The world premiere of Alice Allemano’s About Leo, directed by JMK Award-winning Michael Oakley (5 September to 29 September 2018). About Leo tells the true story of surrealist painter Leonora Carrington. When a young journalist turns up unexpectedly in Mexico City, the elderly Leo must confront her past, including her legendary love affair with the artist Max Ernst. Inspired by real events, About Leo is a gripping drama, which skilfully unpicks ideas about art and inspiration. This is Allemano’s first play.

The European premiere of Parents’ Evening, by Bathsheba Doran.
(3 October to 27 October 2018). Parents’ Evening is a contemporary marital drama set at a parent-teacher evening that goes disastrously wrong. Bathsheba Doran is a Londoner who moved to the US after studying at Cambridge University, and became one of the most highly regarded playwrights in American theatre: a Susan Smith Blackburn Prize and Writers Guild Award nominee, and Berwin Lee Award winner, her most recent play debuted at Lincoln Center Theater, and her extensive screenwriting includes Boardwalk Empire and Masters of Sex. For the first time, Doran’s plays return to the UK. Directed by Stella Powell-Jones, Jermyn Street Theatre’s Deputy Director.
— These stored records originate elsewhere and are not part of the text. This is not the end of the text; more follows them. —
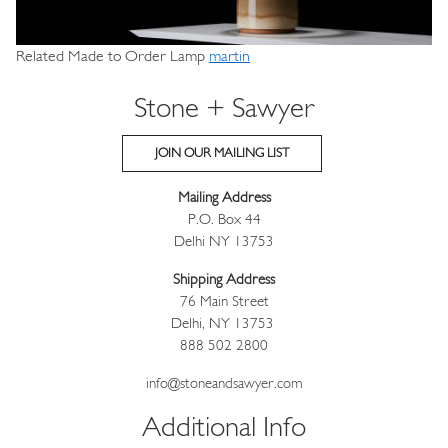
Related Made to Order Lamp
martin
Stone + Sawyer
JOIN OUR MAILING LIST
Mailing Address
P.O. Box 44
Delhi NY 13753
Shipping Address
76 Main Street
Delhi, NY 13753
888 502 2800
info@stoneandsawyer.com
Additional Info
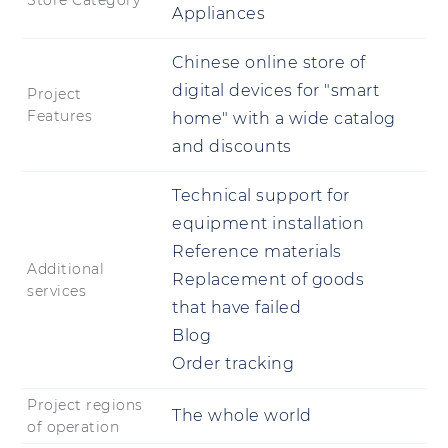
Store Category
Appliances
Chinese online store of
digital devices for "smart
Project
Features
home" with a wide catalog
and discounts
Technical support for
equipment installation
Reference materials
Additional
Replacement of goods
services
that have failed
Blog
Order tracking
Project regions
The whole world
of operation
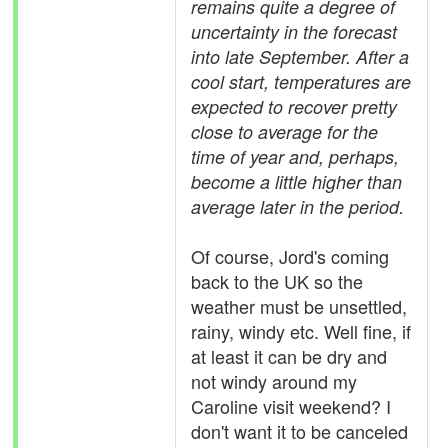
remains quite a degree of
uncertainty in the forecast
into late September. After a
cool start, temperatures are
expected to recover pretty
close to average for the
time of year and, perhaps,
become a little higher than
average later in the period.
Of course, Jord's coming
back to the UK so the
weather must be unsettled,
rainy, windy etc. Well fine, if
at least it can be dry and
not windy around my
Caroline visit weekend? I
don't want it to be canceled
A mini-season commemorating the centenary of the end of the First World War. Billy Bishop Goes to War, by John Gray with Eric Peterson, directed by Jimmy Walters in a co-production with Proud Haddock (31 October – 24 November 2018). Billy Bishop Goes To War is a two-man play with songs that chronicles the true story of the audacious First World War flying ace, Billy Bishop.  First produced in Vancouver in 1978, it has taken its place as the most performed play in Canadian theatre history.  The run is accompanied by one-night performances of This Evil Thing, a drama about conscientious objectors written and performed by Michael Mears, and Never Such Innocence, an evening of wartime music and poetry.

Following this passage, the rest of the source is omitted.